Buonasera a tutti, volevo solo dare una risposta al quesito sull'uso e il significato dell'espressione "pezzi e bocconi".
Al di là dell'assonanza fonetica delle due parole col significato che uno presume di potergli dare, Pezzi e Bocconi era il nome di un negozio di Roma, attivo almeno fino ai primi del '900, dove si vendeva di tutto un pò, soprattutto oggettistica sacra e per la casa.
Spero di essere stato utile.


----------



## iaiax

Curioso che derivi dal nome di quel negozio.
Qui a Milano "spizzichi e bocconi" da alcuni anni si usa molto, ma a me non piace, non mi entra nell'orecchio.


----------



## Tekiletta

liz.nicole said:


> cari foreri,
> 
> che vuol dire l'espressione "a spizzichi e bocconi"??  e' una cosa toscana?
> 
> grazie mille



La frase "a spizzichi e bocconi" è romana. Nasce dalla trasposizione in concetto di un negozio esistente a  Roma di lato a Palazzo Chigi (piazza del Tritone) la cui ragione sociale era Spizzichi&Bocconi. Carattewristica di questo negozio - siamo alla fine del XIX secolo - era di vendere la loro merce, non ricordo quale fosse, a piccole rate. Rate che allora erano del tutto sconosciute e comunque non praticate su scala "industriale" come poi è avvenuto dagli anni '50 in poi della seconda metà del secolo scorso sino ai nostri giorni, rate che sono oggi allla base dello scompiglio economico industriale "grazie" soprattutto ai nativi dell'America del Nord. 
Se non è così dovesse essere sarebbe comunque ben costruita, fermo restante che il negozio Spizzichi&Bocconi nel cuore del Centro storico di Roma è realmente esistito.
Tekiletta (dalla Città eterna)


----------



## Hermocrates

ANDIPAS said:


> Pezzi e Bocconi era il nome di un negozio di Roma, attivo almeno fino ai primi del '900, dove si vendeva di tutto un pò, soprattutto oggettistica sacra e per la casa.





Tekiletta said:


> La frase "a spizzichi e bocconi" è romana. Nasce dalla trasposizione in concetto di un negozio esistente a  Roma di lato a Palazzo Chigi (piazza del Tritone) la cui ragione sociale era Spizzichi&Bocconi. Carattewristica di questo negozio - siamo alla fine del XIX secolo - era di vendere la loro merce, non ricordo quale fosse, a piccole rate.



Mi viene solo un piccolo dubbio. Ma non potrebbe essere che il nome del negozio (come spesso avviene) sia stato scelto basandosi su un modo di dire già esistente? (magari solo locale, poi divenuto più diffuso, incrociando la sua fortuna alla fama del negozio?)

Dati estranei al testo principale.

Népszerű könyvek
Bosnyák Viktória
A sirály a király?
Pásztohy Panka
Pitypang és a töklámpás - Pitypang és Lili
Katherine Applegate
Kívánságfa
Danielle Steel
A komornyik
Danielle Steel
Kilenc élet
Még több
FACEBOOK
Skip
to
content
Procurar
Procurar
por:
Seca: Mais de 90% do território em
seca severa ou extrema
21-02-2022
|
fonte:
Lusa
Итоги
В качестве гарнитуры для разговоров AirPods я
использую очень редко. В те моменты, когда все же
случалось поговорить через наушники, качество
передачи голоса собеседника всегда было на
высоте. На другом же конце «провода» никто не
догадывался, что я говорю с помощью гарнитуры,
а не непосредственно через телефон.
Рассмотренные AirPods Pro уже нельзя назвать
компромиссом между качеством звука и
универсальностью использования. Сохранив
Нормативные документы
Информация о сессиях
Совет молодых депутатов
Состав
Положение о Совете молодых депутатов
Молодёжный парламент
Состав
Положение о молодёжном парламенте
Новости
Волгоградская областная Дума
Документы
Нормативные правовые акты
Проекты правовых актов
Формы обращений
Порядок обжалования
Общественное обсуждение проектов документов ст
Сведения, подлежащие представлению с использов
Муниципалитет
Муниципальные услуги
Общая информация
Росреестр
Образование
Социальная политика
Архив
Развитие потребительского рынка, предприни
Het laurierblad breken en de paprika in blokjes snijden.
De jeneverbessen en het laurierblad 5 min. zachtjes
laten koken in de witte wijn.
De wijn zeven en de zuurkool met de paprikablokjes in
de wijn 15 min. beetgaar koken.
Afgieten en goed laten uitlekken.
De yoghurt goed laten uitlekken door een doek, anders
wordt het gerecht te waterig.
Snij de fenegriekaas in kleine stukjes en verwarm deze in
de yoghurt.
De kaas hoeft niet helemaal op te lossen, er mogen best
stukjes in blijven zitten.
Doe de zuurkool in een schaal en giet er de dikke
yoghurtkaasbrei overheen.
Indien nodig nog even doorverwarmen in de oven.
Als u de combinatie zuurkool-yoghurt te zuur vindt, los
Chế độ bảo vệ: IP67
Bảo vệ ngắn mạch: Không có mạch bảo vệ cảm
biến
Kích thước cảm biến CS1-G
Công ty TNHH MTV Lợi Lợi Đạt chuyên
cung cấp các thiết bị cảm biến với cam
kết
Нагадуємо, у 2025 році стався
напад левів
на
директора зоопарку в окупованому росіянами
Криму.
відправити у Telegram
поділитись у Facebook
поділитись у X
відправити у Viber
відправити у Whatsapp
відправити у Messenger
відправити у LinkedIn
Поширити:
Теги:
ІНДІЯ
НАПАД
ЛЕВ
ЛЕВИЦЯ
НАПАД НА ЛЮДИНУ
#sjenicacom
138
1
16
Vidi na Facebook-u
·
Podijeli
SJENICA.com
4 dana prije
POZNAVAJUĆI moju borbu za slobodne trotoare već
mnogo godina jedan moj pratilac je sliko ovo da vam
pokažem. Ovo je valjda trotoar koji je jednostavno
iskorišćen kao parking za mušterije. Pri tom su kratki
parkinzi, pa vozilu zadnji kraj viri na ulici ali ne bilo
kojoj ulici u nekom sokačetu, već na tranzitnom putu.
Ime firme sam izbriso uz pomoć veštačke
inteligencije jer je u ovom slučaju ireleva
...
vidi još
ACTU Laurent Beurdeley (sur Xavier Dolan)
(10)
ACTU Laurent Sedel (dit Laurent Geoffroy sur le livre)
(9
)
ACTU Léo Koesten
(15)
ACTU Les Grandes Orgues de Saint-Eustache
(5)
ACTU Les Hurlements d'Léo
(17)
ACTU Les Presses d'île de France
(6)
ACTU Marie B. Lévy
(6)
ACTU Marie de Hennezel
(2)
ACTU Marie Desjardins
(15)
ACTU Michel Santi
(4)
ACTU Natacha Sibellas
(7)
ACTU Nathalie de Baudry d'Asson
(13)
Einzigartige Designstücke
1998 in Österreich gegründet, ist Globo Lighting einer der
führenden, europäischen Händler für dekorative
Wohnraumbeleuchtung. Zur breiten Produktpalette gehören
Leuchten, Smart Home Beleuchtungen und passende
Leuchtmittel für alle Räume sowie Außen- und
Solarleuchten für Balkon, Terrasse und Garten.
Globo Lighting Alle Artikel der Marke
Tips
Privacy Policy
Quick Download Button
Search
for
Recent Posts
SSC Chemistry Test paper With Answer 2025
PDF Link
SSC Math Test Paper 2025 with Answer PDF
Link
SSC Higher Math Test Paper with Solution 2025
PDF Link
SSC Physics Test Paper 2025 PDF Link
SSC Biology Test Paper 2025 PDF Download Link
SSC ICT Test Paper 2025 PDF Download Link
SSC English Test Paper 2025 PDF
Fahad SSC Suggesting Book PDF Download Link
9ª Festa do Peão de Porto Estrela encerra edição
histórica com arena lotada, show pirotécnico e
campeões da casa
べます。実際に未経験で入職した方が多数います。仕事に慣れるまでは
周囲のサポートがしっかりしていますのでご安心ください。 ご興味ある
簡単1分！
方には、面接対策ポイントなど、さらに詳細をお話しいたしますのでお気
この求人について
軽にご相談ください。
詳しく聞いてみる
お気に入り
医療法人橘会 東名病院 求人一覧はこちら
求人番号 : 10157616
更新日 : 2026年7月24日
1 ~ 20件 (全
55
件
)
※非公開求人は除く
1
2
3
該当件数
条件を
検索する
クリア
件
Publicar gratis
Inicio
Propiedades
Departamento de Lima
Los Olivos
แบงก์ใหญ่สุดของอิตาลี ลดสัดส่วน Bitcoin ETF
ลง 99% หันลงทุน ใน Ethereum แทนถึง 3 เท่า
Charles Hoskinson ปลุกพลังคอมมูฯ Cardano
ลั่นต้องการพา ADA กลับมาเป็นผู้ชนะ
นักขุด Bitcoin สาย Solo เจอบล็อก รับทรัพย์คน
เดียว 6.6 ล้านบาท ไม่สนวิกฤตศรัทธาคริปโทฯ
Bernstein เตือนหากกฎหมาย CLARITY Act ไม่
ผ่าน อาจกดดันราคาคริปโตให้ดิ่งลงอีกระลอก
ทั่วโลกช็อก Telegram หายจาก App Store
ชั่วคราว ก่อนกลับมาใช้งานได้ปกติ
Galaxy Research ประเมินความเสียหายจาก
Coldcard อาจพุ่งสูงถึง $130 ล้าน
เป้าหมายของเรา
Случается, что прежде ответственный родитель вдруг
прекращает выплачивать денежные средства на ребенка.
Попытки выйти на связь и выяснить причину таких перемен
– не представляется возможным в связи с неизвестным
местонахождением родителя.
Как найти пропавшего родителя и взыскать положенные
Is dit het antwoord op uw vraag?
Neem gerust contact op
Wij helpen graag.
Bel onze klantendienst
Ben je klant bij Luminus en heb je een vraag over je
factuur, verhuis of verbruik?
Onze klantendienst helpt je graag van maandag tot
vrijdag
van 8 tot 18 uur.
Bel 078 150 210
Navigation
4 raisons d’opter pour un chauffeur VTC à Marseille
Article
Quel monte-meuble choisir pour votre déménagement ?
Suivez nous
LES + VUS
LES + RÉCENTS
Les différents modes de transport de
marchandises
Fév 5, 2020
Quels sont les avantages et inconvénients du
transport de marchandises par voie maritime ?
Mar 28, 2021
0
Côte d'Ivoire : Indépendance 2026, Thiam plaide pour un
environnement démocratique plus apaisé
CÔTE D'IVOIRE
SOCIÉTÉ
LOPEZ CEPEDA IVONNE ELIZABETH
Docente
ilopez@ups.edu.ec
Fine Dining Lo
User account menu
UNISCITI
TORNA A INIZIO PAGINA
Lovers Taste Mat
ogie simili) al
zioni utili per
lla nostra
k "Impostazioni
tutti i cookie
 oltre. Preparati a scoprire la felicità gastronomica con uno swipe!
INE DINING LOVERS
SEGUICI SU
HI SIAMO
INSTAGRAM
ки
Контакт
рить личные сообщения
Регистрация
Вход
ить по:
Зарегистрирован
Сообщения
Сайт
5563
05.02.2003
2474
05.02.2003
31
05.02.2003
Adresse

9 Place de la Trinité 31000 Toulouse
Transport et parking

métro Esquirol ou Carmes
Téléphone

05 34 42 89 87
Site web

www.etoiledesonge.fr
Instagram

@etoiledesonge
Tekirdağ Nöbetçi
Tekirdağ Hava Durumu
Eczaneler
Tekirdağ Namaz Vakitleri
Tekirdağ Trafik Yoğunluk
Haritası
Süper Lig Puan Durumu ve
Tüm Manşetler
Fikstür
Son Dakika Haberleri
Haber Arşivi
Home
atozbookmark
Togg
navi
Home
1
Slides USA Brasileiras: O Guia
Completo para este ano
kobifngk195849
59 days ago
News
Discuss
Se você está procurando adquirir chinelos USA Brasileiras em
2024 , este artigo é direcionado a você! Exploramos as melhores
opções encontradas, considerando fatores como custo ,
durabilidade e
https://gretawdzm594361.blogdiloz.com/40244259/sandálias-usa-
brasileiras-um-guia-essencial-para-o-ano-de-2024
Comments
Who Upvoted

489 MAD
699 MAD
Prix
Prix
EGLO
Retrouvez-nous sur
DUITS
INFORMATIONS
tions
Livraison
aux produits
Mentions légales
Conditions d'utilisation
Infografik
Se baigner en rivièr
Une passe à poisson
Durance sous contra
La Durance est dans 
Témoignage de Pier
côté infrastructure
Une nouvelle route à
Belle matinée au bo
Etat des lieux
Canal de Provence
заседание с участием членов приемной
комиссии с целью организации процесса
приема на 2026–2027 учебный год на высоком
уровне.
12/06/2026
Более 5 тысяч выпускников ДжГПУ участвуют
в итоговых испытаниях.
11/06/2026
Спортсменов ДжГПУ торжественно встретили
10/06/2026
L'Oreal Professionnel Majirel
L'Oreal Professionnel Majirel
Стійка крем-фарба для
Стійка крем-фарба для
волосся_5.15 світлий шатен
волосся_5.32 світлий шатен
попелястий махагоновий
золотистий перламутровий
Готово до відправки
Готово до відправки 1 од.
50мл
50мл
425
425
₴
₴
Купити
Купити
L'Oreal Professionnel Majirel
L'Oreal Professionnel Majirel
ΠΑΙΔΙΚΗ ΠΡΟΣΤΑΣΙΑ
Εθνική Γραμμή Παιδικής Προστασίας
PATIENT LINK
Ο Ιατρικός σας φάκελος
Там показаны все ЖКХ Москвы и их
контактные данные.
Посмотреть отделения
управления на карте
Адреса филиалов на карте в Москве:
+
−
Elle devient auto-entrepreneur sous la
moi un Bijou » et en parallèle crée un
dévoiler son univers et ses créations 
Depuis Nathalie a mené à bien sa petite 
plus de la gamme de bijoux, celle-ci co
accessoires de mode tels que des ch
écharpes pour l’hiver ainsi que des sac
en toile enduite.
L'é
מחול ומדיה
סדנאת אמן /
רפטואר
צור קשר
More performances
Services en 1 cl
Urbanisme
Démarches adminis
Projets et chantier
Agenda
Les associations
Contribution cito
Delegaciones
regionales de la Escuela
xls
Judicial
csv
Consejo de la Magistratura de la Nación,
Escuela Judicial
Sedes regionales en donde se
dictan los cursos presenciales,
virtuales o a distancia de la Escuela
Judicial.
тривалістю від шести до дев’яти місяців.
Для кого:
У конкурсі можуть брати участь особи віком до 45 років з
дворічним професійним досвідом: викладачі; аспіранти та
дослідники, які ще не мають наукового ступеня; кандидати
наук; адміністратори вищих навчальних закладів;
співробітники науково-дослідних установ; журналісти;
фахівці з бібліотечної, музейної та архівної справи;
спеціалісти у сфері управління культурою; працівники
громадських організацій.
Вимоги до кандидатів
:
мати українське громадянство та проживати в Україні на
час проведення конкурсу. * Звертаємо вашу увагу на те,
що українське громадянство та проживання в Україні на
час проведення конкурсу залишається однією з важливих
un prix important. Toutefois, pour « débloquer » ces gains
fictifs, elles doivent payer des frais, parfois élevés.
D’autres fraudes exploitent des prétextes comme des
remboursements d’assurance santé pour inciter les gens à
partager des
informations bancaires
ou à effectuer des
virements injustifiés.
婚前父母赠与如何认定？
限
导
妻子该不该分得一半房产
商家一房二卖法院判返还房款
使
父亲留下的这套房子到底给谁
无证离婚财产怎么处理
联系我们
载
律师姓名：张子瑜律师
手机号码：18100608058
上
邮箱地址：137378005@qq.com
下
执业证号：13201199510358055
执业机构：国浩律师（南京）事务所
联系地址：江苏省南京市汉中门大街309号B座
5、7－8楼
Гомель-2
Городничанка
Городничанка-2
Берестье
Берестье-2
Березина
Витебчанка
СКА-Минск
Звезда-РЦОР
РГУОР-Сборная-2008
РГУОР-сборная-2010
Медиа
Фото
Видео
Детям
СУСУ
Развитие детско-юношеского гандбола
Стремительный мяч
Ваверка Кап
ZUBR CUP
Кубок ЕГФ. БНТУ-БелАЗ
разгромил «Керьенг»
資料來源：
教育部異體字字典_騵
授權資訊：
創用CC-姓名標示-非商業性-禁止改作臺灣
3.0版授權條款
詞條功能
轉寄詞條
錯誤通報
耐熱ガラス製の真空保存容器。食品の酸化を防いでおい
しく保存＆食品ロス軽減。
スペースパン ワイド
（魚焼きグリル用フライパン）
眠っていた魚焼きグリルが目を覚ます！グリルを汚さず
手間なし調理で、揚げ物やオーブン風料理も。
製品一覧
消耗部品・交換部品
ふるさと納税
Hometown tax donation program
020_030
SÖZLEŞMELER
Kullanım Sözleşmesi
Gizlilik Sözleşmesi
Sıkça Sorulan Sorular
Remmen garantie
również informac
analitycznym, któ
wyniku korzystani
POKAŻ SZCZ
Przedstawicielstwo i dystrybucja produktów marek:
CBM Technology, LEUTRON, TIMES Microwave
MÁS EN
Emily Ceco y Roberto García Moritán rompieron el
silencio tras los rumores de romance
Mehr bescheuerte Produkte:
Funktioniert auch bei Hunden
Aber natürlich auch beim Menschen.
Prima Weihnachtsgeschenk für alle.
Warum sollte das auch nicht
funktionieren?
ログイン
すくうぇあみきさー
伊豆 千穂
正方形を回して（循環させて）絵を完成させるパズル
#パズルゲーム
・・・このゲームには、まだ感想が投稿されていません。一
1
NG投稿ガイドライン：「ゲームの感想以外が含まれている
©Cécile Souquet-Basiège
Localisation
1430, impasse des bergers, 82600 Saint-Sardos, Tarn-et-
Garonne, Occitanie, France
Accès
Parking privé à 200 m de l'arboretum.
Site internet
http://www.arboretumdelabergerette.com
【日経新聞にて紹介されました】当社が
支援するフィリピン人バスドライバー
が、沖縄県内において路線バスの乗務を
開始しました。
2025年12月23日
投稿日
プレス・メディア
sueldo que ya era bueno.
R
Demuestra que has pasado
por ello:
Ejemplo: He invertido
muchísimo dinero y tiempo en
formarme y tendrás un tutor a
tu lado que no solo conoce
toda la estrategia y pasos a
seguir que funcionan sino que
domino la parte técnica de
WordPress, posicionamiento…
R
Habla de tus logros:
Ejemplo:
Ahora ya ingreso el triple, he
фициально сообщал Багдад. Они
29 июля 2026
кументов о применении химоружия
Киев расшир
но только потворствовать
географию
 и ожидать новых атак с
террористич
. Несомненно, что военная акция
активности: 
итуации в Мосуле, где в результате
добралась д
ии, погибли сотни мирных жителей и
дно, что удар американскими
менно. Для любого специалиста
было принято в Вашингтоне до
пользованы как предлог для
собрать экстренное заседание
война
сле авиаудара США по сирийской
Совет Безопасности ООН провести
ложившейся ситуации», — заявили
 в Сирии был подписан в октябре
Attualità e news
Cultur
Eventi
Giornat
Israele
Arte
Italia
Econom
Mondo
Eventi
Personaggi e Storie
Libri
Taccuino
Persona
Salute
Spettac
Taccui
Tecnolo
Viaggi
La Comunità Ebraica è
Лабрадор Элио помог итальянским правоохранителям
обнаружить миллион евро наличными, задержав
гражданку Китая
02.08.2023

(L'unica, nel caso, sarebbe trovare qualche attestazione dell'espressione antecedente alla fondazione del negozio...)


----------



## agami

Per uno che lavora o mangia il meno possibile a Roma si usa anche "a scappa e fuggi"


----------



## Tekiletta

agami said:


> Per uno che lavora o mangia il meno possibile a Roma si usa anche "a scappa e fuggi"




E' probabile, ma penso che non  stesse ad indicare una novità, che allora muoveva i primi timidi passi verso quello che negli anni del dopoguerra ebbe una grande siffusione:  comprare a rate, possibilmente a piccole rate.
Tekiletta


----------



## Tekiletta

Hermocrates said:


> Mi viene solo un piccolo dubbio. Ma non potrebbe essere che il nome del negozio (come spesso avviene) sia stato scelto basandosi su un modo di dire già esistente? (magari solo locale, poi divenuto più diffuso, incrociando la sua fortuna alla fama del negozio?)
> 
> (L'unica, nel caso, sarebbe trovare qualche attestazione dell'espressione antecedente alla fondazione del negozio...)




Forse poteva essere "Pezzi&Bocconi", tuttavia da lì è partita l'espressione ancora oggi usata, stranamente conosciuta (sapessi quante espressioni degli anni '50 sono andate perse o se citate non sono conosciute nel significato dalle generazioni successive) anche se non in larga scala anche dai giovani, che probabilmente l'hanno appresa nelle espressioni dei loro genitori o dei "grandi" quando erano ancora fanciulli
Tekiletta


----------